The hearing came a day after a report from the Government Accountability Office (GAO) that found the agency skirted rules when appointing industry leaders to the boards.

Democrats on the House Science, Space and Technology Committee rattled off a list of issues with the EPA, from barring scientists with agency grants to serve on its Science Advisory Board, to a Trump administration executive order to kill one-third of advisory committees, to the Tuesday GAO report that showed how those boards with industry representatives and consultants have earned a more prominent role under the Trump presidency.

“Unfortunately, over the course of the last two and a half years, we have seen a multi-pronged attack on these committees,” Rep. Mikie Sherrill (D-N.J.), who chairs the Subcommittee on Investigations and Oversight, said.

The GAO report found the Science Advisory Board was particularly impacted by the agency. Designed to be a collection of the nation’s top scientists, GAO found the EPA did not follow the process for selecting the “best qualified and most appropriate candidates” for two important committees that advise on environmental regulations and also “did not ensure that all appointees met ethics requirements.”

Thomas Burke, a professor at Johns Hopkins University who previously served as the deputy administrator for the Office of Research and Development, said the Science Advisory Board is there to “make sure the agency does the right science and gets the science right.”

A decision under former EPA administrator Scott Pruitt barred those who receive EPA research grants from serving on the committee. There was no similar ban for scientists who receive industry funding.

“When you omit those folks from the talent pool of our national, most prestigious advisory board it’s a skewing that eliminates the best minds,” Burke said. “What other areas of science would you omit the best minds at the start and not consider the potential conflict of interest of people who have direct financial interest or have received compensation from companies that have a very big vested interest in the subject at hand?” 

Republicans defend EPA: Some Republicans on the committee pushed back both at the accusations against the EPA and its boards as well as the hearing itself.

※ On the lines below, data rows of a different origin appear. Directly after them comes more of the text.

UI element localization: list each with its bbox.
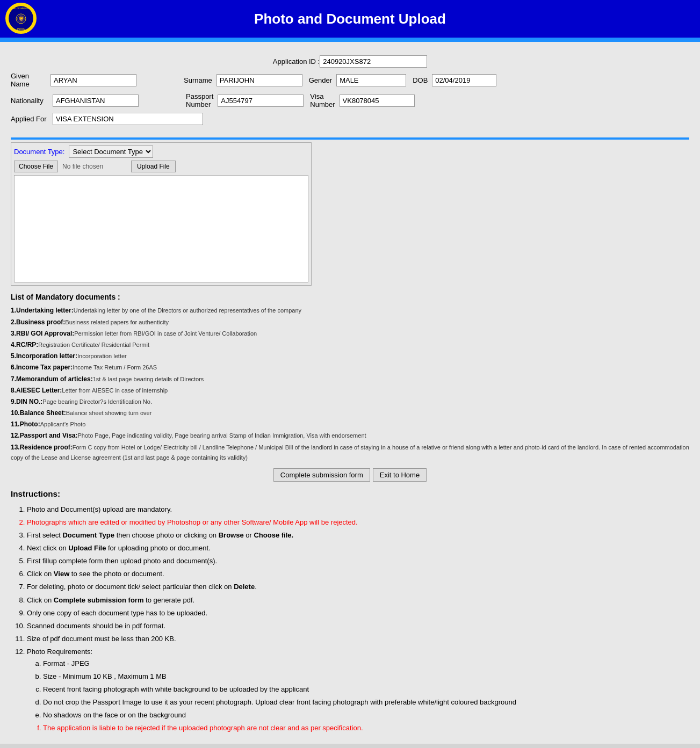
photo-requirement-item: No shadows on the face or on the backgro… [43,709,689,721]
gender-group: Gender [307,74,406,86]
instructions-list: Photo and Document(s) upload are mandato… [11,504,689,735]
svg-text:INDIA: INDIA [17,27,25,31]
applied-for-row: Applied For [11,113,689,125]
mandatory-doc-item: 7.Memorandum of articles:1st & last page… [11,374,689,384]
doc-type-select[interactable]: Select Document Type [69,146,153,158]
nationality-group: Nationality [11,95,139,107]
file-upload-row: Choose File No file chosen Upload File [14,161,308,172]
instruction-item: Only one copy of each document type has … [27,607,689,619]
photo-requirements-list: Format - JPEGSize - Minimum 10 KB , Maxi… [27,658,689,735]
mandatory-docs-list: 1.Undertaking letter:Undertaking letter … [11,306,689,463]
dob-field[interactable] [432,74,496,86]
choose-file-button[interactable]: Choose File [14,161,58,172]
instructions-heading: Instructions: [11,487,689,501]
page-header: INDIA BUREAU OF IMMIGRATION 🦁 Photo and … [0,0,700,38]
instruction-item: Click on View to see the photo or docume… [27,568,689,580]
instruction-item: First select Document Type then choose p… [27,529,689,541]
logo-container: INDIA BUREAU OF IMMIGRATION 🦁 [5,3,37,34]
name-row: GivenName Surname Gender DOB [11,72,689,88]
upload-controls-row: Document Type: Select Document Type [14,146,308,158]
photo-requirement-item: Do not crop the Passport Image to use it… [43,696,689,708]
instruction-item: Size of pdf document must be less than 2… [27,633,689,645]
photo-requirement-item: Recent front facing photograph with whit… [43,684,689,695]
visa-group: VisaNumber [308,92,414,108]
instructions-section: Instructions: Photo and Document(s) uplo… [11,487,689,735]
app-id-label: Application ID : [273,57,320,66]
upload-file-button[interactable]: Upload File [131,161,176,172]
page-title: Photo and Document Upload [254,11,446,27]
app-id-row: Application ID : [11,55,689,68]
complete-submission-button[interactable]: Complete submission form [273,468,370,482]
upload-preview-area [14,175,308,282]
bureau-logo-icon: INDIA BUREAU OF IMMIGRATION 🦁 [7,3,35,34]
upload-section: Document Type: Select Document Type Choo… [11,142,312,286]
mandatory-doc-item: 9.DIN NO.:Page bearing Director?s Identi… [11,397,689,407]
instruction-item: Scanned documents should be in pdf forma… [27,620,689,632]
photo-requirement-item: Size - Minimum 10 KB , Maximum 1 MB [43,671,689,682]
instruction-item: Click on Complete submission form to gen… [27,594,689,606]
visa-label: VisaNumber [310,92,335,108]
instruction-item: Photo and Document(s) upload are mandato… [27,504,689,515]
instruction-item: Photo Requirements:Format - JPEGSize - M… [27,646,689,735]
mandatory-docs-heading: List of Mandatory documents : [11,291,689,303]
mandatory-doc-item: 12.Passport and Visa:Photo Page, Page in… [11,431,689,441]
doc-type-label: Document Type: [14,148,64,156]
instruction-item: First fillup complete form then upload p… [27,555,689,567]
mandatory-doc-item: 6.Income Tax paper:Income Tax Return / F… [11,362,689,373]
mandatory-doc-item: 3.RBI/ GOI Approval:Permission letter fr… [11,329,689,339]
svg-text:🦁: 🦁 [18,16,25,22]
mandatory-doc-item: 2.Business proof:Business related papers… [11,317,689,328]
given-name-field[interactable] [50,74,136,86]
nationality-row: Nationality PassportNumber VisaNumber [11,92,689,108]
mandatory-doc-item: 13.Residence proof:Form C copy from Hote… [11,442,689,463]
file-name-display: No file chosen [62,163,127,170]
visa-field[interactable] [340,95,415,107]
nationality-field[interactable] [53,95,139,107]
mandatory-docs-section: List of Mandatory documents : 1.Undertak… [11,291,689,463]
mandatory-doc-item: 10.Balance Sheet:Balance sheet showing t… [11,408,689,418]
given-name-label: GivenName [11,72,48,88]
mandatory-doc-item: 1.Undertaking letter:Undertaking letter … [11,306,689,316]
surname-label: Surname [184,76,212,84]
passport-group: PassportNumber [186,92,304,108]
mandatory-doc-item: 5.Incorporation letter:Incorporation let… [11,351,689,361]
svg-text:BUREAU OF IMMIGRATION: BUREAU OF IMMIGRATION [7,7,35,10]
applied-for-group: Applied For [11,113,203,125]
action-buttons-row: Complete submission form Exit to Home [11,468,689,482]
passport-label: PassportNumber [186,92,213,108]
blue-divider [0,38,700,42]
photo-requirement-item: Format - JPEG [43,658,689,670]
dob-group: DOB [410,74,496,86]
instruction-item: For deleting, photo or document tick/ se… [27,581,689,593]
surname-group: Surname [184,74,302,86]
gender-label: Gender [309,76,332,84]
mandatory-doc-item: 11.Photo:Applicant's Photo [11,419,689,430]
logo-circle: INDIA BUREAU OF IMMIGRATION 🦁 [5,3,37,34]
given-name-group: GivenName [11,72,136,88]
applied-for-label: Applied For [11,115,48,123]
applied-for-field[interactable] [53,113,203,125]
application-id-field[interactable] [320,55,427,68]
section-divider [11,137,689,140]
main-container: Application ID : GivenName Surname Gende… [0,42,700,744]
photo-requirement-item: The application is liable to be rejected… [43,722,689,734]
instruction-item: Photographs which are edited or modified… [27,517,689,528]
mandatory-doc-item: 4.RC/RP:Registration Certificate/ Reside… [11,340,689,350]
form-section: Application ID : GivenName Surname Gende… [11,50,689,135]
instruction-item: Next click on Upload File for uploading … [27,542,689,554]
exit-home-button[interactable]: Exit to Home [373,468,427,482]
passport-field[interactable] [218,95,304,107]
mandatory-doc-item: 8.AIESEC Letter:Letter from AIESEC in ca… [11,386,689,396]
gender-field[interactable] [336,74,406,86]
dob-label: DOB [413,76,428,84]
nationality-label: Nationality [11,97,48,105]
surname-field[interactable] [217,74,302,86]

“I would almost take exception that the people on the committee are the best and the highest qualified,” said Rep. Roger Marshall (R-Kan.), saying in his experience in medicine, preeminent experts are already stretched too thin with other demands. He said the committee was a chance for former EPA employees to gripe about Trump’s executive order to eliminate many committees.

Read more about the pushback here.

 

DEEP POCKETS FOR DEEPWATER HORIZON: The Deepwater Horizon oil spill proved to be one of the most litigious environmental events in the past decade, according to an analysis of cases released by Lex Machina on Tuesday.

The 2010 spill, which released millions of gallons of oil into the Gulf of Mexico, spurred nearly 7,000 lawsuits, more than half of the 13,000 total environmental cases filed between 2009 and 2018, according to Lex Machina, a division of LexisNexis. Many of those cases continue to be litigated.

The report found that more than $13.6 billion in damages tied to the Deepwater Horizon spill have been awarded by the courts to date.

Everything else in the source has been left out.